Earth Overshoot Day is an anxiety-inducing concept in the great Malthusian tradition (except that the Reverend Thomas Malthus did not ask for your money). To remind you, in 1798 he started the environmental doomsday movement with his pamphlet on population. This argued that since population tended to increase geometrically and food supply arithmetically, mass starvation was inevitable. It didn’t happen; more people grew more food more efficiently as demand increased and with it the price.
After the industrial revolution, the doomsters really got into their stride. In 1865 The Coal Question, an influential book by Stanley Jevons, argued that Britain would run out of coal in a few years. In 1914, the United States Bureau of Mines predicted that American oil reserves would last ten years. In both 1939 and 1951 the Department of the Interior said America’s oil would last 13 years. In fact US oil production roughly tripled between 2010 and 2020.

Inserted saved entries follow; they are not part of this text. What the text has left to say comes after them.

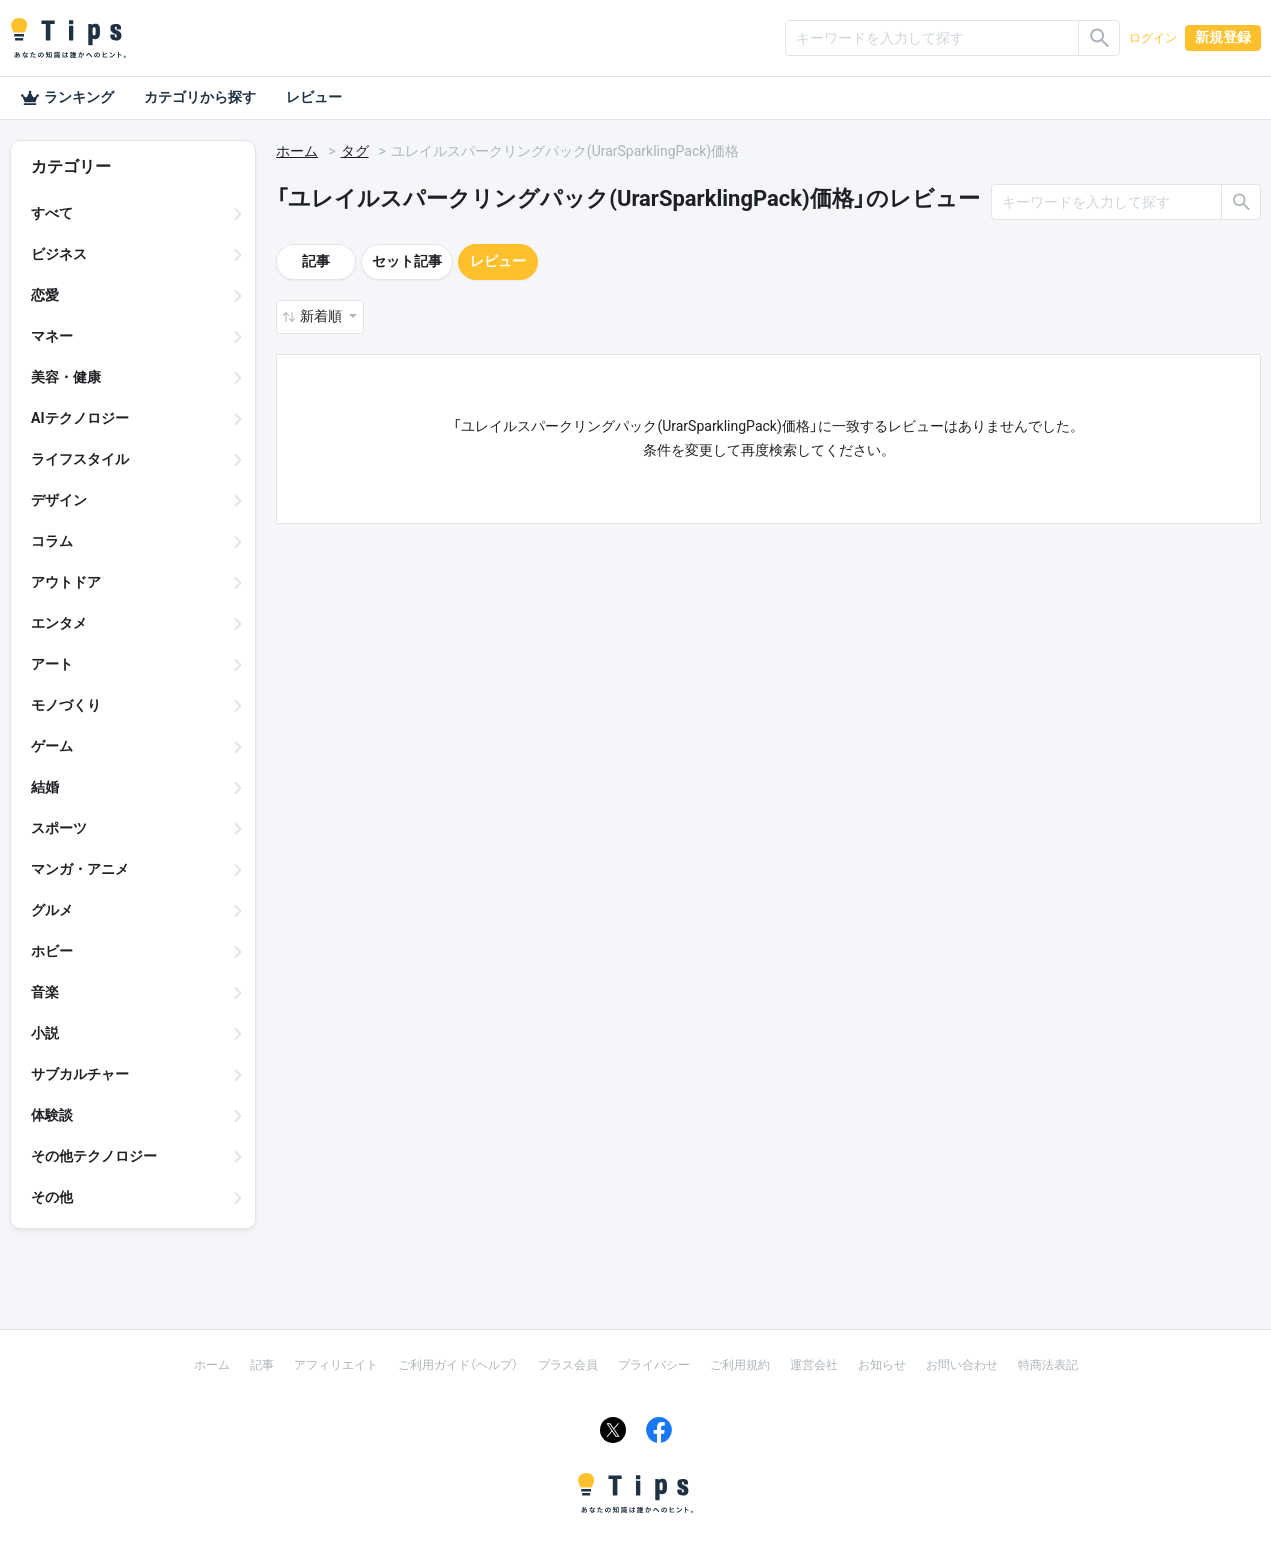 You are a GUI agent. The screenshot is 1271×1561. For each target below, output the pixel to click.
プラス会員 (568, 1365)
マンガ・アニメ (80, 869)
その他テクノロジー (94, 1156)
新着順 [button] (322, 316)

It is an indication of how much we relish worrying that another flat-footed prediction, from the Club of Rome, is still enjoying credibility. This group was created in 1968 as a self-appointed assemblage of the good and great to keep an eye on the health of the planet. In 1972 they said we were going to run out of stuff if we kept using it at the current rate.
The Club’s book arising from this, The Limits to Growth, received enormous attention. Particular interest was paid to its prediction that we would run out of oil (again) by 1990, along with just about everything else we extract. In fact, by that year known oil reserves were higher than they had been in 1972 and other minerals were equally abundant.
Exhaustion of our resources has not happened because when stuff gets short its price goes up and more stuff is worth mining (or farming for that matter) than before. So it is not going to come about for a very long time.
To give you a concrete example of what this supply and demand relationship means, take the lithium mines of Zimbabwe. There are four, three having come into existence since the success of the lithium-ion battery sent demand rocketing. These three are on long-known resources that became economic to develop as the price went up.
Lester Brown created the Worldwatch Institute in 1973 on the basis that population would soon outstrip food production. In 1994, after 21 years of getting it wrong, he was at last able to say: ‘After 40 years of record food production gains, output per person has reversed with unanticipated abruptness.’ Two jumbo harvests followed and the price of wheat fell to record lows. Nonetheless, Lester Brown continued to predict global starvation every year until he retired in 2015, when he was in his eighties. His success, like that of the Club of Rome, Earth Overshoot and the rest, depended on a highly reliable human attribute: bad news sells.
Since WWII it has been rather difficult to keep up the supply of bad news, for not only does economic growth push production up, it can also bring prices down. In 1980 Dr Paul Ehrlich, a prominent environmentalist and author (‘The battle to feed humanity is over. In the 1970s the world will undergo famines – hundreds of millions of people are going to starve to death’) bet an economist, Julian Simon, that shortages would drive the price of five minerals, tungsten, nickel, copper, chrome and tin, up in price over the next ten years.
Dr Simon won easily; all five minerals (and almost all others as well) fell in price during the 1980s. Dr Ehrlich, rather grudgingly, handed over a cheque for $570.07 in settlement.
Yes, we are the worrying animal. And make no mistake, this has been a vital contributor to our evolutionary success. Don’t bet on it, though.